Exercise brief: Repeat, exactly and in full, the lines of the listing below, but without any pictures.

Dataset:
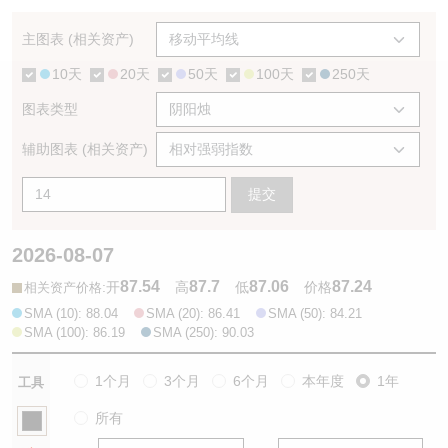
认股证/牛熊证日志
牛熊证到期结算价查找
中资ETFs溢价比较
主图表 (相关资产)
10天
20天
50天
100天
250天
认股证文件及公告
牛熊证分析仪
AH 股价对照
图表类型
认股证文件及公告 (瑞信)
牛熊证速算机
即市板块表现
辅助图表 (相关资产)
牛熊证文件及公告
ADR
提交
牛熊证文件及公告 (瑞信)
收市竞价变化
2026-08-07
87.54
87.7
87.06
87.24
:
开
高
低
价格
相关资产价格
SMA (10): 88.04
SMA (20): 86.41
SMA (50): 84.21
SMA (100): 86.19
SMA (250): 90.03
1个月
3个月
6个月
本年度
1年
工具
所有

Exercise answer:
认股证/牛熊证日志
牛熊证到期结算价查找
中资ETFs溢价比较
主图表 (相关资产)
10天
20天
50天
100天
250天
认股证文件及公告
牛熊证分析仪
AH 股价对照
图表类型
认股证文件及公告 (瑞信)
牛熊证速算机
即市板块表现
辅助图表 (相关资产)
牛熊证文件及公告
ADR
提交
牛熊证文件及公告 (瑞信)
收市竞价变化
2026-08-07
87.54
87.7
87.06
87.24
:
开
高
低
价格
相关资产价格
SMA (10): 88.04
SMA (20): 86.41
SMA (50): 84.21
SMA (100): 86.19
SMA (250): 90.03
1个月
3个月
6个月
本年度
1年
工具
所有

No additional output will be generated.